■ **EXERCISE DESCRIPTION**
Check each line below for the word "with", and copy those that have it.

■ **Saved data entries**
----------
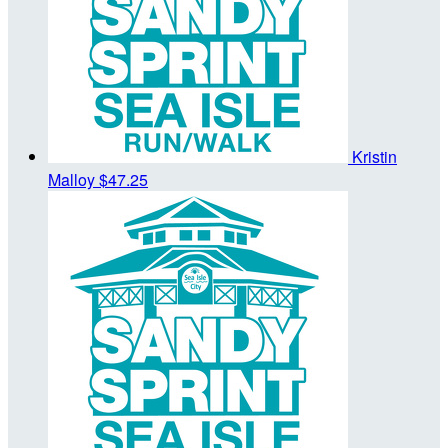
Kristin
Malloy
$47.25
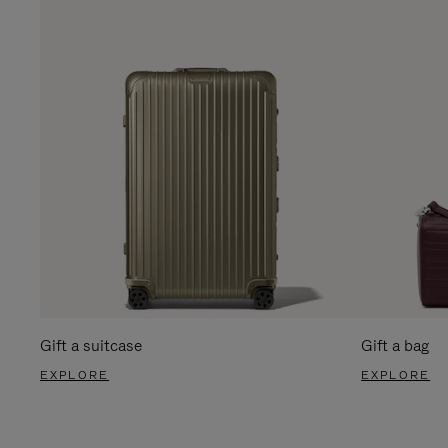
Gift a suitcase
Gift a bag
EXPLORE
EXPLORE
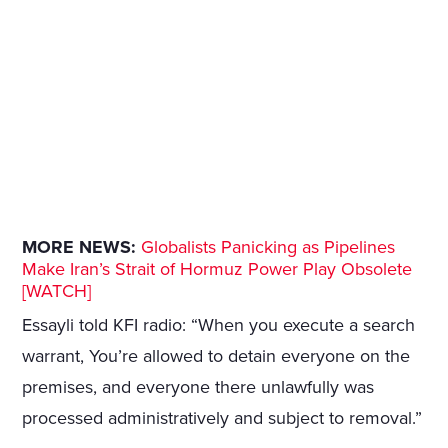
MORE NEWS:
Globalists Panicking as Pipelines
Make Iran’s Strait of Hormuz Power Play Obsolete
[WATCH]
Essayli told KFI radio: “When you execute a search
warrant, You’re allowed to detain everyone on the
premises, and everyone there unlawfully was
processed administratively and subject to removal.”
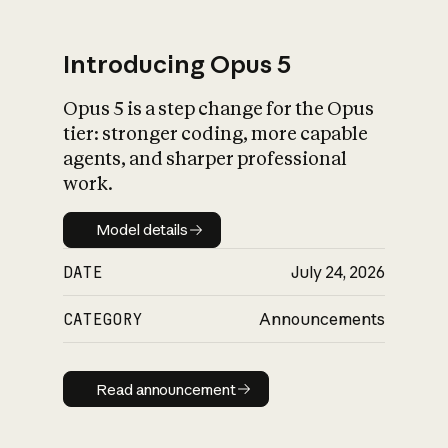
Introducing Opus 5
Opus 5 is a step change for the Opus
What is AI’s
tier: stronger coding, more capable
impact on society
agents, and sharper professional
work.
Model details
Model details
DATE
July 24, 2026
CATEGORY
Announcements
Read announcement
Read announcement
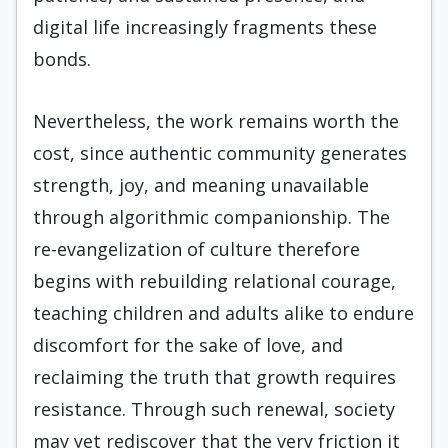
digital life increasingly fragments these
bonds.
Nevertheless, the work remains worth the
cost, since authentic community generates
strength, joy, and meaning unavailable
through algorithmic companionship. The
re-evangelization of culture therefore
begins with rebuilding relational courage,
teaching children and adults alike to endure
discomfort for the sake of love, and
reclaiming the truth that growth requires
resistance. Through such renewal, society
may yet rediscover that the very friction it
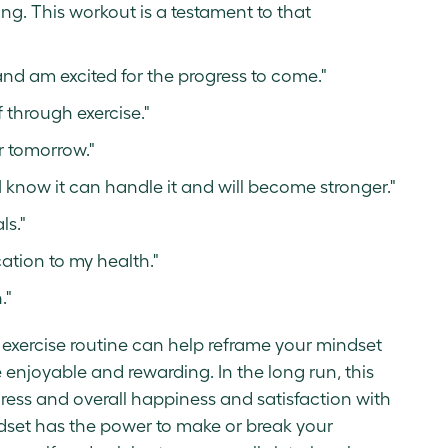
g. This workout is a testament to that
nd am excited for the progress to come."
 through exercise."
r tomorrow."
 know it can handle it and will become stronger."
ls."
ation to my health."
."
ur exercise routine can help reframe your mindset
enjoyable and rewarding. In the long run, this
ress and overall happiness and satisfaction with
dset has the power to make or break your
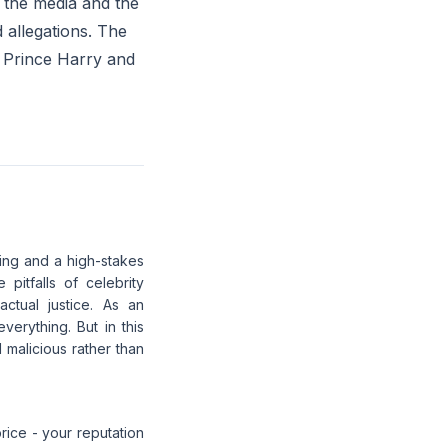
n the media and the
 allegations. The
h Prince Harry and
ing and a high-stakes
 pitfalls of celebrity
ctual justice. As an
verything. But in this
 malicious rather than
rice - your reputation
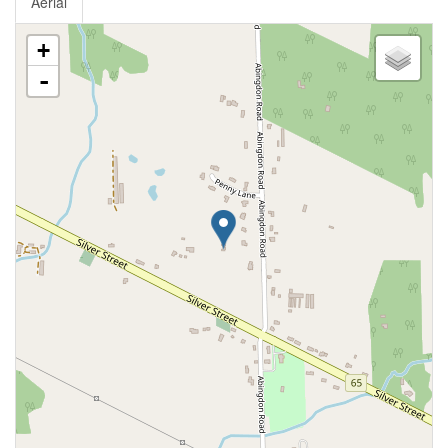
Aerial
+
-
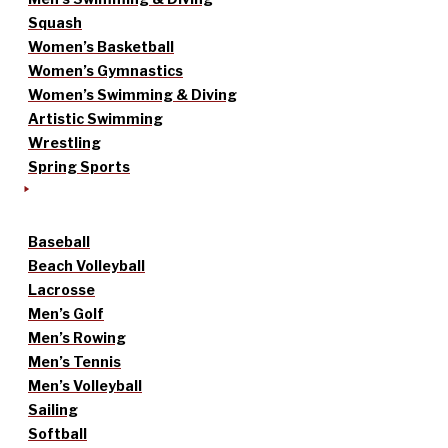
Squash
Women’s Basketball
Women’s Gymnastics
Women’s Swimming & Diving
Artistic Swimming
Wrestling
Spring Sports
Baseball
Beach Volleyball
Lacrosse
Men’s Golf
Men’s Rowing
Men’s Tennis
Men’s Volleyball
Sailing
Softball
----------
■ **TASK RESULT**
begins with rebuilding relational courage,
ress and overall happiness and satisfaction with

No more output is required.